It is evident to common sense, as well as philosophy, that there is no natural nor essential difference betwixt high and low, and that this distinction arises only from the gravitation of matter, which produces a motion from the one to the other.

The very same direction, which in this part of the globe is called ascent, is denominated descent in our antipodes; which can proceed from nothing but the contrary tendency of bodies.

Now it is certain, that the tendency of bodies, continually operating upon our senses, must produce, from custom, a like tendency in the fancy, and that when we consider any object situated in an ascent, the idea of its weight gives us a propensity to transport it from the place, in which it is situated, to the place immediately below it, and so on, until we come to the ground, which equally stops the body and our imagination.

For a like reason we feel a difficulty in mounting, and pass not without a kind of reluctance from the inferior to that which is situated above it; as if our ideas acquired a kind of gravity from their objects.

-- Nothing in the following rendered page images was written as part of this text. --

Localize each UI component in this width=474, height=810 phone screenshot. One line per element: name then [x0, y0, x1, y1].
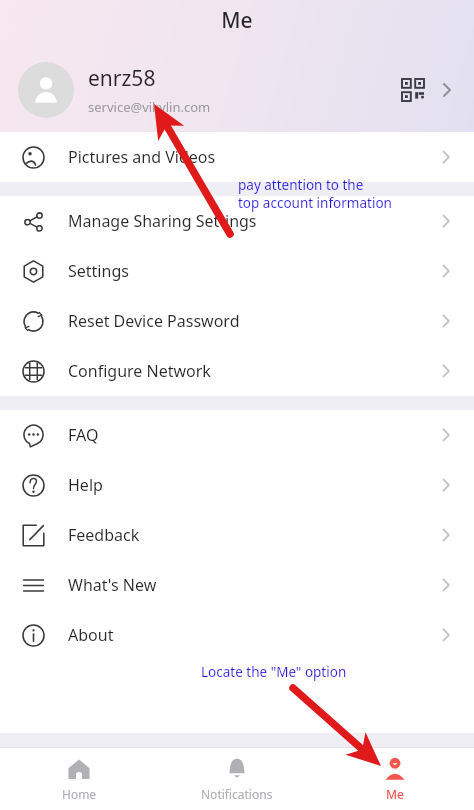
staticText: Home [62, 786, 97, 802]
staticText: Locate the "Me" option [201, 663, 347, 681]
staticText: About [68, 624, 438, 646]
button[interactable]: enrz58 [0, 62, 474, 118]
button[interactable]: FAQ [0, 410, 474, 460]
button[interactable]: Settings [0, 246, 474, 296]
button[interactable]: Reset Device Password [0, 296, 474, 346]
staticText: Manage Sharing Settings [68, 210, 438, 232]
staticText: Reset Device Password [68, 310, 438, 332]
button[interactable]: Manage Sharing Settings [0, 196, 474, 246]
button[interactable]: Feedback [0, 510, 474, 560]
staticText: What's New [68, 574, 438, 596]
button[interactable]: What's New [0, 560, 474, 610]
staticText: Configure Network [68, 360, 438, 382]
button[interactable]: About [0, 610, 474, 660]
button[interactable]: Pictures and Videos [0, 132, 474, 182]
button[interactable]: Notifications [158, 748, 316, 810]
button[interactable]: Home [0, 748, 158, 810]
staticText: FAQ [68, 424, 438, 446]
button[interactable]: Help [0, 460, 474, 510]
staticText: top account information [238, 194, 392, 212]
staticText: Me [386, 786, 404, 802]
staticText: pay attention to the [238, 176, 364, 194]
staticText: Pictures and Videos [68, 146, 438, 168]
staticText: Feedback [68, 524, 438, 546]
staticText: Help [68, 474, 438, 496]
staticText: Settings [68, 260, 438, 282]
staticText: Me [221, 6, 253, 35]
staticText: service@vikylin.com [88, 98, 211, 116]
button[interactable]: Me [316, 748, 474, 810]
staticText: Notifications [201, 786, 273, 802]
staticText: enrz58 [88, 64, 156, 93]
button[interactable]: Show QR code [396, 73, 430, 107]
button[interactable]: Configure Network [0, 346, 474, 396]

As a proof of this, do we not find, that the facility, which is so much studyed in music and poetry, is called the fail or cadency of the harmony or period; the idea of facility communicating to us that of descent, in the same manner as descent produces a facility?
Since the imagination, therefore, in running from low to high, finds an opposition in its internal qualities and principles, and since the soul, when elevated with joy and courage, in a manner seeks opposition, and throws itself with alacrity into any scene of thought or action, where its courage meets with matter to nourish and employ it; it follows, that everything, which invigorates and inlivens the soul, whether by touching the passions or imagination naturally conveys to the fancy this inclination for ascent, and determines it to run against the natural stream of its thoughts and conceptions.